Ok, so the wife approached me with yet another project. Installing a wet bar in our walk-out basement.

Basement currently has a full bathroom. The proposed location for a sink and diswasher is on the opposite side of the room (about 30 feet away).

I'm figuring that I need to use a sewage ejector pit for the sink and dishwasher. My problem is, I can't seem to find a way to size for just a sink and DW (pit size and lift). 

If possible, a pit would necessetate 8' of lift and about 12' of vertical run in a ceiling joist bay. 

Any suggestions or recommendations?


----------



## Double-A (Jul 3, 2006)

You're not gonna like my suggestion. 

Get a plumber involved. They make undercounter setups just for this situation, or you can put the thing in the concrete, but in either case, you have to deal with more than just waste, you have to deal with venting. If you put the thing in concrete, be sure your water table never rises too much, cause if it comes up before this sump is full, its gonna try to float up and out of the hole. Ewww.

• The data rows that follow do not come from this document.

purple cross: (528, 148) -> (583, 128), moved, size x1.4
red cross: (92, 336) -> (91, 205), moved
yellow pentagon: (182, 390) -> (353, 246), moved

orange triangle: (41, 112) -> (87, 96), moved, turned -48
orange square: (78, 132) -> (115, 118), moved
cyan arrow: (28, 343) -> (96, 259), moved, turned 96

Some model codes require this have its own separate vent running all the way out without tying into another vent, minimum 2" in size. You also need to be sure to isolate the unit and the pipes for it properly or you're gonna wake the dead when it kicks on. Its gonna rumble the ceiling joists like crazy.

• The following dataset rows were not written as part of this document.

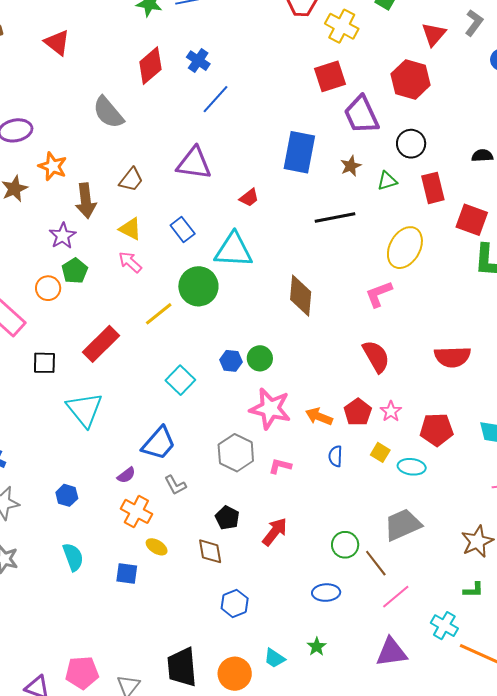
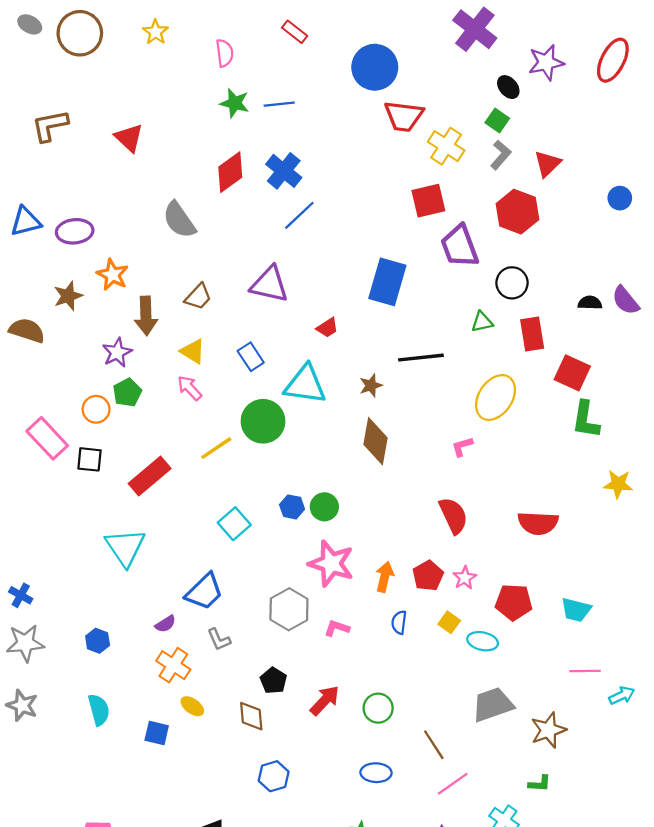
gray L-shape: (474, 23) -> (501, 155), moved
blue cross: (198, 61) -> (284, 171), size x1.4
brown star: (351, 166) -> (371, 385), moved
pink L-shape: (379, 294) -> (462, 447), size x0.7
black square: (44, 363) -> (89, 459), moved
orange arrow: (319, 417) -> (385, 577), turned 76
gray trapezoid: (403, 525) -> (493, 705), moved
green circle: (345, 545) -> (378, 708), moved

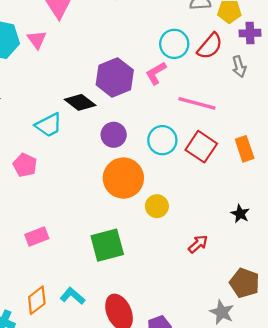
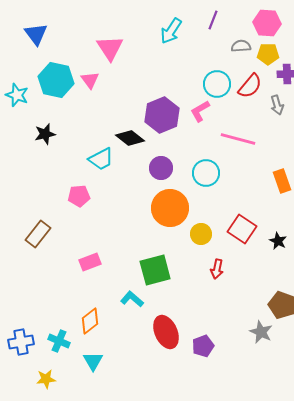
red square: (201, 147) -> (242, 229), moved
pink pentagon: (25, 165) -> (79, 196), turned -30
red arrow: (198, 244) -> (217, 269), moved, turned 144
cyan L-shape: (73, 296) -> (132, 299), moved

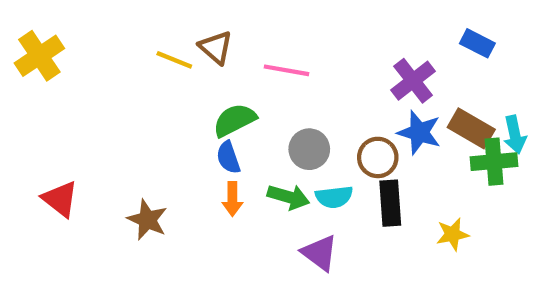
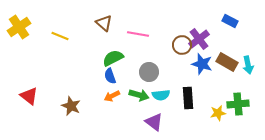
yellow line: (174, 60) -> (60, 36), moved
brown circle: (378, 157) -> (182, 45), moved
green cross: (494, 162) -> (238, 104), moved
orange arrow: (232, 199) -> (112, 96), turned 63

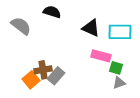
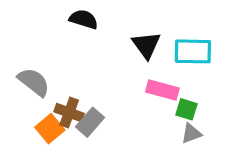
gray semicircle: (21, 26) -> (34, 82), moved
black triangle: (91, 28) -> (146, 45), turned 30
brown cross: (43, 70) -> (69, 113), turned 30

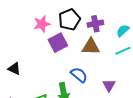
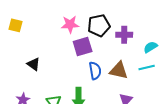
brown triangle: (91, 47) -> (119, 71), moved
blue semicircle: (79, 75) -> (95, 71), moved, turned 30

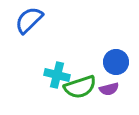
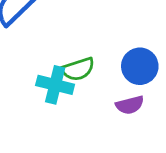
green semicircle: (80, 87) -> (78, 69), moved, size x0.7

Oh, couple more things, dedicated GFCI circuit, check valve, union in the waste and vent lines for service....

Plumber. These take experience or they are more of a pain they they are worth.


----------



## CookeCarpentry (Feb 26, 2009)

Double-A said:


> You're not gonna like my suggestion.
> 
> Get a plumber involved. They make undercounter setups just for this situation, or you can put the thing in the concrete, but in either case, you have to deal with more than just waste, you have to deal with venting. If you put the thing in concrete, be sure your water table never rises too much, cause if it comes up before this sump is full, its gonna try to float up and out of the hole. Ewww.
> 
> ...


That's exactly what I was looking for. 

Separate (dedicated) vent is no problem as closets are stacked above the area. Knew about the GFCI dedicated circuit, etc.

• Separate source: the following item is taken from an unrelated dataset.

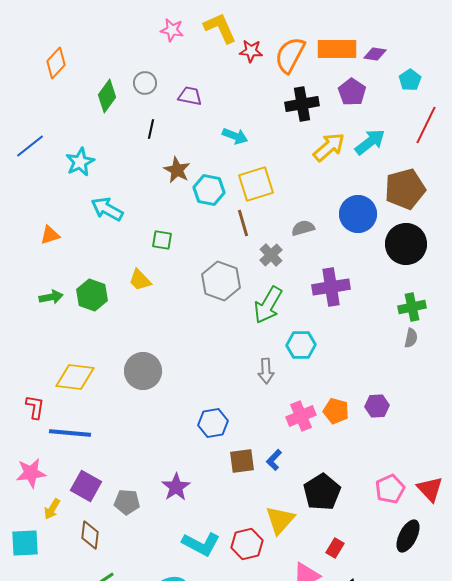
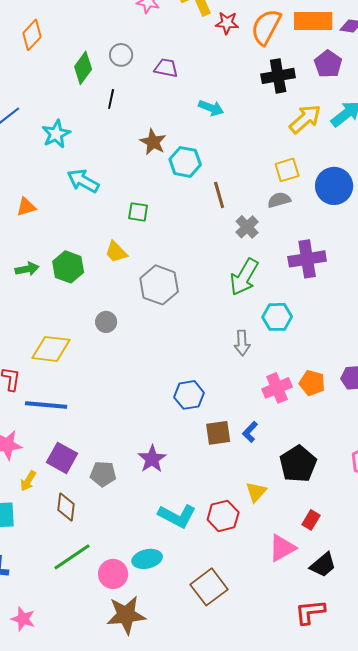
black line: (151, 129) -> (111, 99), moved
yellow square: (256, 184) -> (287, 170), moved, size x0.7
gray hexagon: (221, 281) -> (159, 285), moved
gray circle: (143, 371) -> (106, 322), moved, size x0.6
yellow triangle: (280, 520) -> (256, 492), size x0.7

Did not know they make under-sink models...do you know a manufacturer? Or a link?

EDIT: found a few manufacturers online. Anyone with experience with an undersink unit? I'm not worried about isolating the drain and vent lines in stud/joist bases, but with the actual unit sitting in a cabinet.


----------



## KillerToiletSpider (May 27, 2007)

CookeCarpentry said:


> That's exactly what I was looking for.
> 
> Separate (dedicated) vent is no problem as closets are stacked above the area. Knew about the GFCI dedicated circuit, etc.
> 
> ...


When it fails it's gonna ruin the cabinet.


----------



## tomgoral (Jul 13, 2010)

*Hey*

I would stay away from ejector pits. I worked on them long enough to hate them.


----------



## CCCo. (Jul 19, 2009)

*Hey*

Ok, who let the realtor in ? :whistling :w00t: :shutup:


----------